Page 6 of 6

Posted: Mon 31 Jul, 2006 5:26 am
by tr1p1ea
About a year ago i got the routine down to 70, i didnt make use of sp, just the increasing the high-byte of the buffer pointer to get the next byte trick.

Then doynax posted his optimised grayscale routine (in april of this year) and geniously pointed out that:

(A ^ B) & C ^ B = (A & C) | (B & ~C)

Very suprised no-one bothered to look at this before! :).

His routine used a custom buffer setup as well as being layer interlaced. You can find the thread here: http://kvince83.tengun.net/maxboard/vie ... php?t=1668

My routine still uses the conventional buffer setup and i had another look and got it down to 59. Im sure it can be optimised further again.

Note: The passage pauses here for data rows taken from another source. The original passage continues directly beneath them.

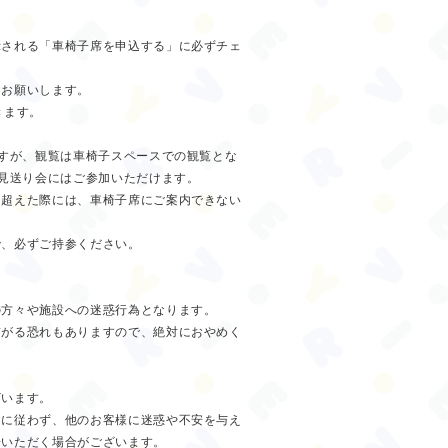
示される「車椅子席を申込する」に必ずチェ
をお願いします。
きます。
ますが、観覧は車椅子スペースでの観覧とな
お見送り会にはご参加いただけます。
を超えた際には、車椅子席にご案内できない
で、必ずご持参ください。
の方々や施設への迷惑行為となります。
繋がる恐れもありますので、絶対におやめく
ざいます。
内に従わず、他のお客様に迷惑や不安を与え
場いただく場合がございます。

Posted: Mon 31 Jul, 2006 8:09 am
by Jim e
Figured you would come in with something about the masks, I never bothered looking for another way to apply masks. If its correct then its definately gonna speed things. I can imagine a trick to get it down to 51 clocks i believe. Atleast 10,000 clocks could be killed. How ever I'd like to point out its pointless to go below 64, after that your just ruining compatibilty for the busted lcds.

I almost want to update RGP now.

Posted: Mon 31 Jul, 2006 8:50 am
by tr1p1ea
Still, its nice to know that there is room to play with ... plus you could make it app compatible easier.

It would be cool if you could outline your 51 cycle idea as well :).

Posted: Mon 31 Jul, 2006 10:52 am
by Jim e
Well purely streching for the basis of speed, I'd go sigma's way The best damn grey routine ever method. That being unrolling the whole thing into a one of the safe ram buffers. I estimate it running at ~40000 and being about 515 bytes.

Code: Select all

loop:
	out ($10),a
;---------------
;repeat 64 times
	ld a,(de)		; 51 tstates
	xor (hl)
	and c
	xor (hl)
	out ($11),a
	add hl,sp
	ld e,l
;2 or 3  inc d need to be inserted in there somewhere.
;---------------
	dec h
	dec h
	dec h
	dec d
	dec d
	dec d	;only needed if 3 was used before.
	inc b
	ld a,b
	cp $2c
	jp z,loop
The basis of the code is that Buffer1 is aligned with Buffer2, as long as thats true it will work, which current implementations of Gpp and RGP this is true. This actually could be practical to use if weren't to fast. Slight alteration will let c and b be used as masks so the noise could be reduced. Just loop the fucking thing and we get 64 tstates which is completely resaonable and fast enough.

I thinks at the point were its over kill. Its quicker than fastcopy, buts its not worth it if it kills compatibilty. It could be faster still if the buffer logic changes but no one wants that.